C’est une boîte de nuit sans nom, c’est comme ça, elle n’a pas de nom, mais une boîte qui, au fil des modes, des énergies, des évolutions musicales (du disco à la house) et des convulsions historiques (la victoire présidentielle de Mitterrand, le Sida, la chute du mur de Berlin, les attentats du 11 septembre), se transformerait, passerait, si on veut, du Studio 54 au Palace, puis du Queen au Berghain. C’est là, sous les néons de couleurs et les lasers déployés, que May et John se rencontrent, mais sans doute se sont-ils déjà rencontrés, des années auparavant, ils étaient jeunes alors, et John est cet homme qui attend, depuis longtemps, que quelque chose arrive, il ne sait pas quoi exactement, mais il sait que quelque chose va arriver, sacrifiant ainsi son destin, en entier, à cette attente, une chimère peut-être, une obsession en vérité, mais pour quel achèvement, et pour quelle victoire ?

Adaptation libre et contemporaine du roman d’Henry James (à laquelle Patric Chiha aurait entremêlé celles de L’homme qui danse de Victor Jestin et de 95 de Philippe Joanny), La bête dans la jungle transpose dans un dancing glamour les errements existentiels de son héros à travers trois décennies, de la fin des années 70 jusqu’au début des années 2000. John, cet homme immobile au milieu d’une foule toujours mouvante, ondulante, guette l’événement qui pourrait venir et tout changer pour lui, proposant à May de l’accompagner dans cette quête inexprimable.
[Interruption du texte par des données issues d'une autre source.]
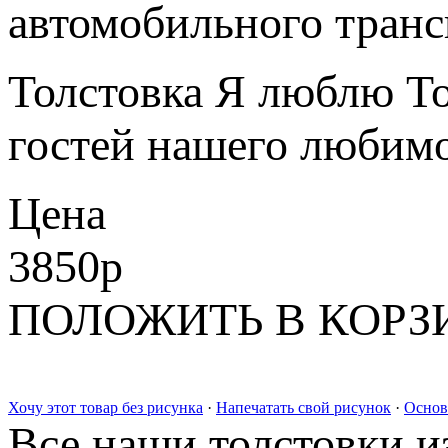
автомобильного транс
Толстовка Я люблю То
гостей нашего любимо
Цена
3850
p
ПОЛОЖИТЬ В КОРЗ
Хочу этот товар без рисунка
·
Напечатать свой рисунок
·
Основ
Все наши толстовки и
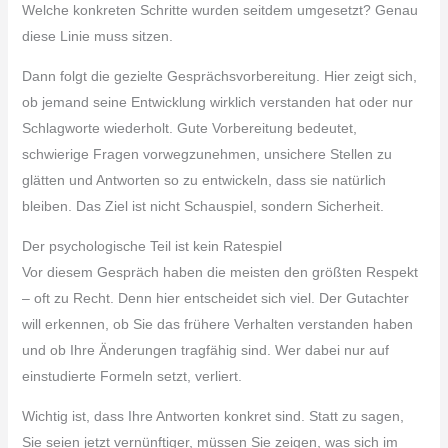
Welche konkreten Schritte wurden seitdem umgesetzt? Genau
diese Linie muss sitzen.
Dann folgt die gezielte Gesprächsvorbereitung. Hier zeigt sich,
ob jemand seine Entwicklung wirklich verstanden hat oder nur
Schlagworte wiederholt. Gute Vorbereitung bedeutet,
schwierige Fragen vorwegzunehmen, unsichere Stellen zu
glätten und Antworten so zu entwickeln, dass sie natürlich
bleiben. Das Ziel ist nicht Schauspiel, sondern Sicherheit.
Der psychologische Teil ist kein Ratespiel
Vor diesem Gespräch haben die meisten den größten Respekt
– oft zu Recht. Denn hier entscheidet sich viel. Der Gutachter
will erkennen, ob Sie das frühere Verhalten verstanden haben
und ob Ihre Änderungen tragfähig sind. Wer dabei nur auf
einstudierte Formeln setzt, verliert.
Wichtig ist, dass Ihre Antworten konkret sind. Statt zu sagen,
Sie seien jetzt vernünftiger, müssen Sie zeigen, was sich im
Et ce couple qu’ils forment, ce couple qui n’en est pas un, étrange, beau, inassouvi, fuyant sans cesse l’instant présent, moins pour elle, qui aime danser et s’oublier, que pour lui, raide, à l’affût, et l’amour possible aussi mais qui n’adviendra pas, ce couple donc, qu’observe Chiha dans l’euphorie et la mélancolie d’un devenir night-club, se bouleverse et se cherche, rôde dans l’éclat des spots vers un absolu fantoche (cette bête donc, tapie ?). Tragique enfin, à la lumière du jour, quand il faut comprendre que la jouissance de la vie était ce graal à saisir, et non à espérer.

Déconcertant, à la fois conceptuel et malhabile, La bête dans la jungle déroule son scénario vaporeux au gré de scènes de danse/transe magnifiques et de scènes de dialogues pas toujours convaincantes (à l’instar de cette voix off inutile scandée par une Béatrice Dalle en icône atone). En résulte un film au rythme répétitif et bancal, capable de nous envoûter, nous entraîner avec lui sur le dancefloor irisé pour, la seconde d’après, nous ennuyer profondément, voire nous agacer (le jeu délibérément désincarné de Tom Mercier finit par ne plus séduire, ne plus faire sens, surtout quand Anaïs Demoustier, à ses côtés, rayonne de mille feux). Le charme ici se rompt, trop souvent, et restera cette impression, dans ce tourbillon de fêtes qui ravissent, de fêtes qui se terminent, de fêtes qui recommencent, et les rêves et les désillusions c’est tout comme, d’un poème de noctambule laissé inachevé.